Cancer can affect people at all ages. However, the risk for most cancer types increases with age. Generally, about 15% of all human deaths are caused by cancer, with some cancers causing more deaths than others. In the US, cancer is responsible for 25% of all deaths. The most commonly occurring cancer in men is prostate cancer (about 25% of new cases), while in women nit is breast cancer (also about 25%). In the developed world, one in three people will develop cancer in their lifetime.

Cancers are primarily an environmental disease. It is estimated that 90-95% of cases are due to lifestyle and environmental factors (including tobacco usage, diet and obesity, infections, stress and pollutants), while 5-10% are due to genetics. Environmental factors cause abnormalities in the genetic material of the cells and can result in the formation of a cancerous cell.

A variety of options are available for cancer management. These include: chemotherapy, radiation therapy, surgery, as well as some newer regimens, including immunotherapy and monoclonal antibody therapy. Experimental state-of-the-art cancer treatments are also under development . Given the fact that cancer is a generic term for a class of diseases, it is unlikely that any single therapy will result in a cure for all cancers.

Since declaring a war on cancer by President Richard Nixon in 1971, the US alone has spent more than $200 billion to understand disease processes and possible therapies. However, between 1950 and 2005, there has been only a five percent decrease in the cancer death rate. Changes in lifestyles along with novel therapies and technologies will be required if there is to be a substantial reduction in the incidence and reduction of deaths due to cancer.

The following stages describe the extent of the cancer within or external to the breast. Staging is critical to help the physician choose the best treatment regimen for the patient. The stage is based on the size of the cancer, whether the cancer has invaded nearby tissues, and whether the cancer has spread to other parts of the body. Staging may include blood tests, bone scans, CT scans and lymph nose biopsies.

The following are the stages of breast cancer:

Stage 0: Abnormal cells that are nor invasive cancer. These abnormal cells are localized to the lining of the breast duct and have not left that region to invade nearby breast tissue or spread outside the breast duct. Treatment is generally breast-sparing surgery with radiation, although some women chose a total mastectomy.

Stage 1: Early stage invasive breast cancer. Cancer cells have spread to nearby breast tissue, but have not spread beyond the breast.

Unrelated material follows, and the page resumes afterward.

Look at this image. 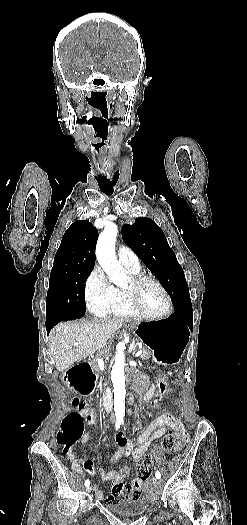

At this stage, the tumor is no larger than three quarters of an inch across.

Stage 2: Is defined as one of the following:

a. The cancer has spread to one of the lymph nodes under the arm and is no more than three quarters of an inch across;

b. The cancer has not spread to the lymph nodes under the arm tumor and is between three-quarters of an inch to 2 inches in size;

c. The cancer has spread to the lymph nodes under the arm and is between three-quarters of an inch to 2 inches across;

d. The cancer has not spread to the lymph nodes under the arm and is larger than 2 inches

Women with Stage 1 or II breast cancer commonly choose breast-sparing surgery followed by radiation. Some women elect to have a mastectomy. Women with Stage II breast cancer often have lymph nodes under the arm removed.

Stage 3: Is locally advanced cancer. Stage 3 cancer is divided into Stage IIIA, IIIB, and IIIC

Stage IIIA is one of the following:

a. The cancer has spread to the underarm lymph nodes that are attached to each other or to other structures, or else the cancer may have spread to lymph nodes behind the breastbone. At this stage, the tumor is no more than 2 inches across

b. The cancer has spread to the underarm lymph nodes that are either alone or attached to each other or to other structures, or the cancer may have spread to lymph nodes behind the breastbone. The tumor is more than 2 inches across

Stage IIIB is a tumor of any size that has grown into the chest wall or the skin of the breast. It is divided into one of the following:

a. The cancer may have spread to lymph nodes under the arm

b. The cancer may have spread to the underarm lymph nodes that are attached to each other or other structures, or else the cancer may have spread to lymph nodes behind the breastbone

c. Inflammatory breast cancer is a rare type of breast cancer. The breast is red and swollen because cancer cells block the lymph vessels in the skin of the breast

Stage IIIC is a tumor of any size that has spread in one of the following ways:

a. The cancer has spread to the lymph nodes behind the breastbone and under the arm

b. The cancer has spread to the lymph nodes above or below the collarbone

The extent to which the cancer has spread, particularly to the number of lymph nodes, or if the tumor in the breast is large, determines whether radiation is used following a mastectomy. Generally, if cancer cells are found in more than 3 lymph nodes under the arm, then radiation is given. Some women have chemotherapy before surgery (neoadjuvant therapy) or after surgery (adjuvant surgery). Administering chemotherapy before surgery can shrink the tumor so that breast-sparing surgery may be performed, while giving therapies after surgery (such as chemotherapy, radiation, hormone or targeted therapies, or combinations of these, can kill cancer cells that remain in the body and therefore can prevent or delay the cancer from coming back.

Stage IV: Is distant metastatic cancer. The cancer has spread to other parts of the body, such as the bones or liver. Treatment of Stage IV cancer is usually chemotherapy, hormone or targeted therapies, or combinations. Radiation may be given to treat defined cancers in certain parts of the body. These treatments generally do not cure the cancer, but may extend life spans.

Recurrent Cancer: Cancer that has returned after a periods of time after it had not been detected. Even when the cancer seems to be completely destroyed, it sometimes can return because undetected cancer cells remained somewhere in the body after treatment. It may return in the breast or other parts of the body, such as the bones, liver, lungs, or brain. Treatment of recurrent cancer is determined by where in the body the cancer has returned.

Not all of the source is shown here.